Marc Dugain, romancier du fait politique contemporain, et Christophe Labbé, journaliste d’investigation, portent, dans un essai paru au printemps 2016, « L’homme nu », un regard critique et décapant sur les réseaux construits et menés par cet ensemble d’entreprises du net qu’on nomme « GAFA » (Google-Apple-Facebook-Amazon) tissant une toile planétaire enserrant, contrôlant et dominant vie publique et vie privée et nous conduisant à un monde « orwellien », une « dictature invisible du numérique » d’autant plus insidieuse et redoutable que les internautes la bâtissent eux-mêmes, sans contraintes. « Les internautes [sont] producteurs bénévoles de données [et] heureux de l’être… ». Nos smartphones et nos ordinateurs produisent des milliards de données : à chaque minute sont échangés 300 000 tweets, 15 millions de SMS, 204 millions de mails, et 2 millions de mots-clés tapés sur Google.
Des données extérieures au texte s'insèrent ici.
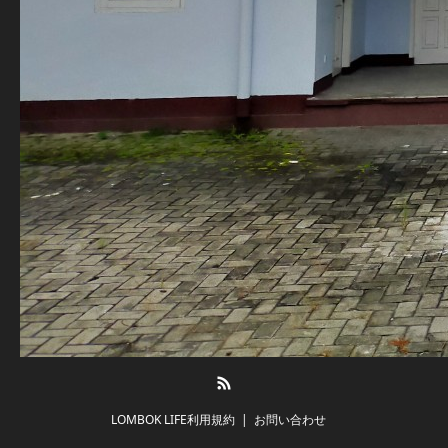
RSS
LOMBOK LIFE利用規約
お問い合わせ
Facebook, et son milliard et demi d’utilisateurs, dévoile publiquement notre vie privée. Tout est connecté désormais, jusqu’aux objets du quotidien. Toute cette masse d’informations est croisée et analysée, pour constituer un vaste ensemble de données, le « Big Data », exploité ensuite par des entreprises industrielles et commerciales, mais aussi par des organismes d’Etat chargés de la surveillance et du contre-espionnage. La tragédie du 11 septembre 2001 aux Etats-Unis a ouvert la voie, sur ce terrain, à une nouvelle forme de chasse aux terroristes passant par l’entente entre les GAFA, la CIA et la NSA.
Grâce à la collaboration des grands groupes des réseaux informatiques se développe ainsi un impérialisme inédit des Etats, non plus sur des territoires mais sur le comportement et la vie quotidienne des individus. Il est à noter, dans cette logique, que les acteurs de la sphère politique font de plus en plus appel, eux-mêmes, aux acteurs de la sphère informatique pour étoffer les équipes gouvernementales. Eric Schmidt, PDG de Google jusqu’en 2011, fut ainsi approché par Obama pour être secrétaire d’Etat au Commerce. Précisément, là est le danger : pourquoi ces géants de l’information et du renseignement formant le bloc économique le plus riche et le plus influent de la planète, choyés par les politiques, ne viseraient pas tout bonnement à prendre leur place ? « Le pari de la Silicon Valley est celui de la gouvernance par les données et les règles algorithmiques. […]Les big data destituent les politiques. Un coup d’Etat invisible […] vise à vider la démocratie de sa substance. […]Ne reste plus aux citoyens que le rendez-vous institutionnel et sacralisé des élections » écrivent Marc Dugain et Claude Labbé. Si tant est qu’elles ne sont pas elles-mêmes manipulées.
Quant à notre matière grise, elle pourrait à terme être connectée à des microprocesseurs qui nous donneraient accès à l’ensemble des connaissances et informations du monde, pas moins ! La science-fiction devient alors science tout court. S’y consacrent actuellement les chercheurs de la Silicon Valley, particulièrement Ray Kurzweil, directeur de l’ingénierie chez Google, adepte d’une nouvelle philosophie, le transhumanisme, convergence des nanotechnologies, de la biologie, de l’informatique, des sciences du cerveau et de l’intelligence artificielle.
L’obsession des « big data » à vouloir gérer une machine pensante nous conduira à l’aube d’une humanité où les robots et l’intelligence artificielle, réglés par des élites scientifiques et économiques, auront un pouvoir absolu sur le reste de l’humanité, nous prévenait déjà en 2002 le philosophe Francis Fukuyama dans « La fin de l’homme ou les conséquences de la révolution biotechnique ».
L’essai de Claude Labbé et Marc Dugain, passionnant tout autant que… glaçant, est à lire absolument.